Die Zürcher Durchmesserlinie ist im Juni 2014 in einer ersten Stufe nur für die S-Bahn in Betrieb gegangen. Zum Fahrplanwechsel im Dezember 2015 geht die Endstufe der Zürcher Durchmesserlinie in Betrieb. Neben den Zügen dreier S-Bahnlinien werden ab diesem Zeitpunkt auch einige Fernzüge die Zürcher Durchmesserlinie befahren.

Der Fahrplan für die neue Zürcher Durchmesserlinie ab dem Dezember 2015 liegt bereits vor. An Hand dieses Fahrplans lassen sich einige interessante Schlussfolgerungen für Stuttgart 21 ziehen. In diesem Zusammenhang sind die fahrplanmäßigen Haltezeiten der Züge im Bahnhof der Zürcher Durchmesserlinie interessant. Noch interessanter ist jedoch die Streckenbelastung der Durchmesserlinie, die aus einem viergleisigen Bahnhof mit jeweils einer zweigleisigen Zulaufstrecke auf jeder der beiden Bahnhofseiten besteht.


Mehr als 12 Züge pro Stunde und Gleis geht nicht
Fangen wir sofort mit der Streckenbelastung an. Diese Größe ist im Zusammenhang mit Stuttgart 21 besonders interessant. Im Post vom 14.06.2015 in diesem Blog haben wir ja die Zufahrt Zuffenhausen von Stuttgart 21 eingehend betrachtet. Diese Zufahrt ist im heutigen Zustand des Bahnknotens Stuttgart mit dem Kopfbahnhof nur zweigleisig für den Fern- und Regionalverkehr und sie wird auch bei Stuttgart 21 nur zweigleisig bleiben. Im genannten Post wurde nachgewiesen, dass über die Zufahrt Zuffenhausen ca. 40 Prozent der Verkehrsnachfrage zum Bahnknoten Stuttgart kommt. Somit müssen auch 40 Prozent der Züge bei Stuttgart 21 über die Zufahrt Zuffenhausen kommen. Die zweigleisige Zufahrt Zuffenhausen ist jedoch mit den 13 Zügen pro Gleis und Richtung, die sie heute in der Spitzenstunde aufweist, bereits an der Belastungsgrenze angelangt. Wenn 13 Züge 40 Prozent der gesamten Züge am Bahnknoten Stuttgart ausmachen, dann sind 100 Prozent 32 Züge. Die Leistungsfähigkeit von Stuttgart 21 liegt somit bei 32 Zügen/Stunde.

Die Obergrenze von 13 Zügen pro Gleis und Richtung für eine Zufahrt zu einem Bahnknoten im Mischbetrieb zwischen Fern- und Regionalzügen muss als gefestigt betrachtet werden.

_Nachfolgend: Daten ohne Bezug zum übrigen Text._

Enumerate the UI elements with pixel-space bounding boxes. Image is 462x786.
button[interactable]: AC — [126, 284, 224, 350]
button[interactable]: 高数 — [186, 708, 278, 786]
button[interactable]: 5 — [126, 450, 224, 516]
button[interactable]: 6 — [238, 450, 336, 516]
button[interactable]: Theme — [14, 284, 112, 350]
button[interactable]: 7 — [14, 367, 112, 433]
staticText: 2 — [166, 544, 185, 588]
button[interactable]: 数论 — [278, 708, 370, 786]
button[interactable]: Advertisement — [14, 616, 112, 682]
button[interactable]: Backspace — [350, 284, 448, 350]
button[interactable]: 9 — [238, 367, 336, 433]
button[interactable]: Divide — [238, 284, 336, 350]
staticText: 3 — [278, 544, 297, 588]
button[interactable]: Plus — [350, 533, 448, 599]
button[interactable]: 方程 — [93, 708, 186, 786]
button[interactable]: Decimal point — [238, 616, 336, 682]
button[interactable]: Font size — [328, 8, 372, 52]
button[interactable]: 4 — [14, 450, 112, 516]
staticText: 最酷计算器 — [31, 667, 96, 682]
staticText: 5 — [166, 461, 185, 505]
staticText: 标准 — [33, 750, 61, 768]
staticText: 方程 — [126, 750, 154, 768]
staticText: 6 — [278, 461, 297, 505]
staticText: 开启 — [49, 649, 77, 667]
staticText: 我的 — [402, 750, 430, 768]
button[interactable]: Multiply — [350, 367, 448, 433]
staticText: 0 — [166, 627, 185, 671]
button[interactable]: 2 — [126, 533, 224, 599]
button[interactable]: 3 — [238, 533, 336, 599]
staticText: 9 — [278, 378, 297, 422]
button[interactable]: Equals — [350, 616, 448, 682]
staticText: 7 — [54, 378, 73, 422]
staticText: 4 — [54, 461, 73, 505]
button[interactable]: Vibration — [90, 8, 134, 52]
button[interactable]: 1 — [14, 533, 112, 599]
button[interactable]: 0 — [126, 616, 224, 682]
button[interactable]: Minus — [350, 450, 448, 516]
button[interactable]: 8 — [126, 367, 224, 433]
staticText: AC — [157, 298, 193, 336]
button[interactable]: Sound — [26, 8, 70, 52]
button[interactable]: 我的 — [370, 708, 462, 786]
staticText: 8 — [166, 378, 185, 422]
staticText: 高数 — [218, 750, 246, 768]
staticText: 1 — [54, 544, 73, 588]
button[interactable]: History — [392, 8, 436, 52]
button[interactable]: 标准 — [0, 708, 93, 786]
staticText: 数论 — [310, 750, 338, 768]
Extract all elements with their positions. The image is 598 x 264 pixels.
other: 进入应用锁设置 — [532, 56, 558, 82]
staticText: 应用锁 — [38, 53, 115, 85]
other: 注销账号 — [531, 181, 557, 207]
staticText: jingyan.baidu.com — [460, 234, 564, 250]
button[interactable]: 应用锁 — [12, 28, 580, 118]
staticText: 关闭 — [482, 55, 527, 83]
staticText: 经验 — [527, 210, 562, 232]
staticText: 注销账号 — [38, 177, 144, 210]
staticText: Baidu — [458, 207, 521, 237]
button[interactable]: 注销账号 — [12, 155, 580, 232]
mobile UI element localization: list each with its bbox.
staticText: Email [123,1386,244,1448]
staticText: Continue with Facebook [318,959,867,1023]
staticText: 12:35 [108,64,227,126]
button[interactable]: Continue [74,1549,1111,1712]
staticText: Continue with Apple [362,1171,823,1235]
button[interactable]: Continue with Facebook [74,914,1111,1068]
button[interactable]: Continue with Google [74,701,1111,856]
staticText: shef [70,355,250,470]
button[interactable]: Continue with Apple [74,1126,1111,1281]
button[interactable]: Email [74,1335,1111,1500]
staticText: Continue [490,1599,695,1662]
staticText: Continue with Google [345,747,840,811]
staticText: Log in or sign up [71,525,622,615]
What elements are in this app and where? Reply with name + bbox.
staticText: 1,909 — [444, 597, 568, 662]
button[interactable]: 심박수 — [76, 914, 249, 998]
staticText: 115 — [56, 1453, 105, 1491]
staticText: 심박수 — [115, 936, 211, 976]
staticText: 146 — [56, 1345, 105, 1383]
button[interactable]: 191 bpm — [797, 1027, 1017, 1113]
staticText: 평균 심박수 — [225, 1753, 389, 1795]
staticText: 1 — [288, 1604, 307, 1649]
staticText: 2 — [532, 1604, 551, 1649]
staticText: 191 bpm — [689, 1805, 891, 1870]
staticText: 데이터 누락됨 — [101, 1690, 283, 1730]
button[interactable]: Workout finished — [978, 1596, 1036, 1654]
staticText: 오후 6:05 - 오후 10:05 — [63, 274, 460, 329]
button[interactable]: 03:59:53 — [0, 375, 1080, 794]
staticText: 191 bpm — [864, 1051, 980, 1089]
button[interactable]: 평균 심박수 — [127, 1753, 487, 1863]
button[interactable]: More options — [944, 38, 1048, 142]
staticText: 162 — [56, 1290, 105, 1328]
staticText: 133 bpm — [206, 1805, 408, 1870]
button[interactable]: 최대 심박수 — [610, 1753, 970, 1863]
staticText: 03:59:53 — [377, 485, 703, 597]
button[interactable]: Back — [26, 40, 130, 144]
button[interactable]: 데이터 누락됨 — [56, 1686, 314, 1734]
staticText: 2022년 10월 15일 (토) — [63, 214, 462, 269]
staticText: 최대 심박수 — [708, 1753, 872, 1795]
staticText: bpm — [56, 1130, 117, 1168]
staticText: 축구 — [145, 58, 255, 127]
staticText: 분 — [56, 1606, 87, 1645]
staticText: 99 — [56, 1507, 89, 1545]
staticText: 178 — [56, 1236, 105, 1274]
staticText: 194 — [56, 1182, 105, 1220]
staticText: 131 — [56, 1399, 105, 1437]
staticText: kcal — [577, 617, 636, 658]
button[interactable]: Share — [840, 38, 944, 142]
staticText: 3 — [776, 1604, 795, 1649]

Im Post vom 14.06.2015 in diesem Blog haben wir hierzu die Zufahrt Hohenzollernbrücke zum Kölner Hauptbahnhof herangezogen, die als überlastet gilt. Diese viergleisige Zufahrt wird in der Spitzenstunde von 10 Zügen pro Gleis und Richtung befahren. Wir haben zudem die Vermutung ausgesprochen, dass es in Deutschland kein Gleis als Zufahrt zu einem großen Bahnknoten gibt, über das mehr als 13 Züge pro Stunde und Richtung abgewickelt werden.

Soweit also der bisherige Stand. Jetzt kommt die Zürcher Durchmesserlinie hinzu. Man kann annehmen, dass das ab dem Dezember 2015 geltende Betriebsprogramm bereits die maximale Leistungsfähigkeit der Züricher Durchmesserlinie darstellt. Denn die Zürcher Durchmesserlinie bringt für viele Fernverkehrsrelationen der Schweiz eine Fahrzeitverkürzung von 7 Minuten. Da ist doch anzunehmen, dass außer den drei S-Bahnlinien, die bereits heute über die Durchmesserlinie geführt werden, auch so viele Fernzüge wie möglich zukünftig diesen neuen Verkehrsweg nutzen werden.

Das sind nun die Belastungszahlen der Zürcher Durchmesserlinie in der Spitzenstunde ab Dezember 2015:
Richtung West-Ost: 12 Züge pro Stunde
Richtung Ost-West: 12 Züge pro Stunde

Damit haben wir bei der Züricher Durchmesserlinie eine maximale Belastung von 12 Zügen pro Zulaufgleis und Stunde. Auch die Zürcher Durchmesserlinie geht also nicht über die 13 Züge pro Gleis und Stunde hinaus, die in der Zufahrt Zuffenhausen zum Bahnknoten Stuttgart heute bereits in der Spitzenstunde erreicht werden. Und das, obwohl die Schweizer Eisenbahner die Züge eigentlich eher noch dichter auf die Strecken packen als dies in Deutschland der Fall ist.  

Sehen wir uns die Züge der Zürcher Durchmesserlinie für den Zeitraum von 16 Uhr bis 17 Uhr werktags einmal genau an. Angegeben ist jeweils die Abfahrtszeit im Hauptbahnhof Zürich.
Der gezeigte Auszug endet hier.